Strengthen the ecosystem for equitable K–12 civic learning: Civic education and civic educators can’t exist in a vacuum in the school. They are part of the ecosystem of K–12 education that directly connects to parents and communities. This also includes local community organizations and non-profits working with youth, culture and arts organizations, local media and newspaper, faith-based institutions and congregations, and local policymakers among many other institutions. For equitable access to civic learning of all students, we need to strengthen the connections and trust among institutions to support students’ holistic civic development and identity.
Support access and awareness for the youth vote: Young people are not apathetic when it comes to civic and political engagement but face systemic challenges to voting. In 2018, young people (ages 18–24) recorded the highest midterm youth turnout in decades. What young people need is outreach and awareness on how to connect their commitment to social change in their communities to casting a ballot. That is, youth need information, both related to their reason and motivation to vote (i.e. on issues, candidates) and how to register and vote.

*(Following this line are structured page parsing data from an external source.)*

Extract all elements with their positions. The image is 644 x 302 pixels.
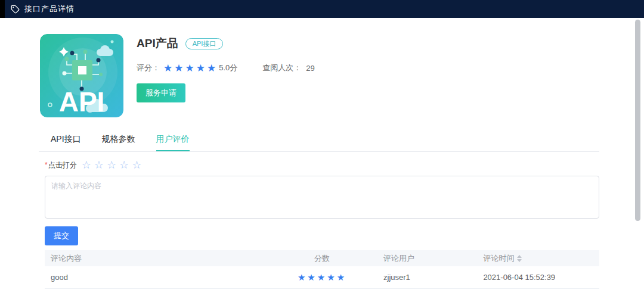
product-summary: API API产品 API接口 评分： ★★★★★ 5.0分 查阅人次： 29 …: [39, 34, 599, 117]
main-content: API API产品 API接口 评分： ★★★★★ 5.0分 查阅人次： 29 …: [39, 34, 599, 289]
views-label: 查阅人次：: [262, 63, 301, 73]
required-mark: *: [45, 161, 48, 169]
product-info: API产品 API接口 评分： ★★★★★ 5.0分 查阅人次： 29 服务申请: [137, 34, 315, 117]
cell-score-stars-icon: ★★★★★: [267, 272, 377, 283]
rating-value: 5.0分: [219, 63, 237, 73]
col-header-time[interactable]: 评论时间: [477, 253, 599, 264]
page-title: 接口产品详情: [24, 4, 75, 14]
product-type-badge: API接口: [185, 38, 224, 49]
rate-input-row: * 点击打分 ☆☆☆☆☆: [45, 160, 599, 170]
tag-icon: [11, 5, 20, 14]
rate-label: 点击打分: [48, 160, 77, 170]
rating-row: 评分： ★★★★★ 5.0分 查阅人次： 29: [137, 63, 315, 73]
table-header-row: 评论内容 分数 评论用户 评论时间: [45, 250, 599, 266]
views-value: 29: [306, 64, 314, 73]
col-header-content: 评论内容: [45, 253, 267, 264]
rating-stars-icon: ★★★★★: [163, 63, 218, 73]
cell-comment-time: 2021-06-04 15:52:39: [477, 273, 599, 282]
submit-button[interactable]: 提交: [45, 226, 78, 245]
views-counter: 查阅人次： 29: [262, 63, 314, 73]
comments-table: 评论内容 分数 评论用户 评论时间 good ★★★★★ zjjuser1 20…: [45, 250, 599, 289]
page-header: 接口产品详情: [0, 0, 644, 18]
scrollbar-thumb[interactable]: [635, 20, 640, 221]
col-header-score: 分数: [267, 253, 377, 264]
header-edge-strip: [0, 0, 5, 18]
product-image: API: [40, 34, 123, 117]
svg-text:API: API: [59, 86, 105, 117]
tab-api-interface[interactable]: API接口: [51, 134, 81, 151]
tab-user-reviews[interactable]: 用户评价: [156, 134, 190, 151]
rate-stars-input[interactable]: ☆☆☆☆☆: [82, 160, 145, 170]
sort-caret-icon[interactable]: [517, 255, 522, 262]
cell-comment-content: good: [45, 273, 267, 282]
tab-bar: API接口 规格参数 用户评价: [39, 134, 599, 152]
cell-comment-user: zjjuser1: [377, 273, 477, 282]
service-apply-button[interactable]: 服务申请: [137, 83, 185, 102]
tab-spec-params[interactable]: 规格参数: [102, 134, 135, 151]
product-title: API产品: [137, 36, 178, 51]
comment-input[interactable]: [45, 176, 599, 219]
table-row: good ★★★★★ zjjuser1 2021-06-04 15:52:39: [45, 266, 599, 289]
col-header-user: 评论用户: [377, 253, 477, 264]
rating-label: 评分：: [137, 63, 160, 73]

On Civic Education and Teaching for Democracy:
- CIRCLE resources for equitable K-12 Civic learning
- Teaching For Democracy Alliance: A national alliance working to strengthen student learning about elections and informed voting that is coordinated by CIRCLE at Tisch College of Civic Life, Tufts University
- All Together Now: Collaboration and Innovation for Youth Engagement: In 2012, CIRCLE convened a scholarly, non-partisan commission to investigate data on young Americans’ civic knowledge and participation, and to issue recommendations for how to improve both. The commission was formed in response to controversies about then-recent voting laws (such as photo-ID laws), as well as extant debates about civic education in K-12 schools and in higher education. However, in light of the myriad interconnected conditions and influences on young people’s civic knowledge and participation, the commission took a broader view, and its recommendations touch on a range of issues across the field of civic education and engagement broadly defined.

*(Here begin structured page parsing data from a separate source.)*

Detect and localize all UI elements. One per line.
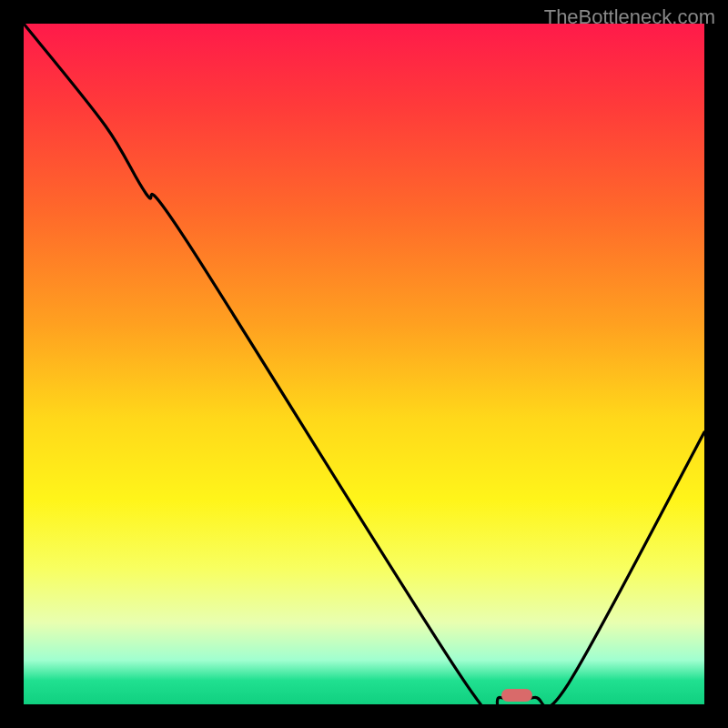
curve-svg <box>24 24 704 704</box>
bottleneck-marker <box>501 689 532 702</box>
watermark-text: TheBottleneck.com <box>544 5 715 29</box>
plot-area <box>24 24 704 704</box>
curve-path <box>24 24 704 704</box>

On Youth Civic Engagement:
- CIRCLE’s exclusive data tool, Youth Voting and Civic Engagement in America, offers a unique way to explore the relationships between voting and other forms of civic participation, and some of the conditions that shape such engagement. The tool features more than 40 unique indicators, and it includes data at the national, state, congressional district, and county levels
- CIRCLE’s RAYSE Index: CIRCLE is committed to helping organizations and governments use research to improve civic life and close gaps in opportunities for civic engagement. This is why we developed the RAYSE Index (Reaching All Youth Strengthens Engagement). The RAYSE Index provides county-level data on factors and conditions that we know correlate with civic engagement. It brings data to bear on efforts to broaden access to youth engagement opportunities: it can provide research-based support for making the case that engagement has a high potential for growth, and for making decisions about where to invest resources (e.g. time, resources, funding).

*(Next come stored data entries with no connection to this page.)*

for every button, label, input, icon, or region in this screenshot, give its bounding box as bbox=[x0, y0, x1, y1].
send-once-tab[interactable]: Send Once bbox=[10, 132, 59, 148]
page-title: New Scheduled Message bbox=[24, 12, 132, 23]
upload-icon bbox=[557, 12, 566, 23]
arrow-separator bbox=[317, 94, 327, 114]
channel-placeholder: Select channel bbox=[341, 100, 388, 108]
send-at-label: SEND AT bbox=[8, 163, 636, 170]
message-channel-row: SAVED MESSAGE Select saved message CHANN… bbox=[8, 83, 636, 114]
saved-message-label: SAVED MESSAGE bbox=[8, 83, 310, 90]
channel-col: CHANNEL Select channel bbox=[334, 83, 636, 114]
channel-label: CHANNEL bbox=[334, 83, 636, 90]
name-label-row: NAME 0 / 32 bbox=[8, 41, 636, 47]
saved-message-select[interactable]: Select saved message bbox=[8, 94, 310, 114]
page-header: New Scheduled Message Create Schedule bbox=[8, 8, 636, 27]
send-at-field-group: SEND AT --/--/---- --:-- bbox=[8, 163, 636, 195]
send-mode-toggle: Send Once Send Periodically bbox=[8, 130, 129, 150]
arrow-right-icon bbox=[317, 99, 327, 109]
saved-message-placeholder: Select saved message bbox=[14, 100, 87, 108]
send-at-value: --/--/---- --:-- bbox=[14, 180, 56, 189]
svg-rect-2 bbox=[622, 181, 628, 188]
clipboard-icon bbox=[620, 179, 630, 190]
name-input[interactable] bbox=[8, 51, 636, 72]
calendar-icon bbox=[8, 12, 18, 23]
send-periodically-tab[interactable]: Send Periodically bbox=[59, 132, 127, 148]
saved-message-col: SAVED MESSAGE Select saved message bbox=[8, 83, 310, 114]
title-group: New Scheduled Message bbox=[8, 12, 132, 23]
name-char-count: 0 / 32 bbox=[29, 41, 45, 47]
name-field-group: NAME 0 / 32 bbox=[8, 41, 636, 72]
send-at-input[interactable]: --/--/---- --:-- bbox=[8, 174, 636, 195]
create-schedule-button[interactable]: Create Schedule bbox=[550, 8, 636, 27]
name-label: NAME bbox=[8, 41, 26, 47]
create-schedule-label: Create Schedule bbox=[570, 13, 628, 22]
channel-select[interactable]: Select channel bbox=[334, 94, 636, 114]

- CIRCLE’s Youth Electoral Significance Index (YESI) is a valuable tool for any individual, campaign, organization, or institution that seeks to increase youth political engagement. The index provides a data-driven ranking of the top 10 Senate and top 10 House races where young voters have the highest potential to influence the results of 2020 elections, as well as the top 10 states where youth could determine the outcome of the presidential race.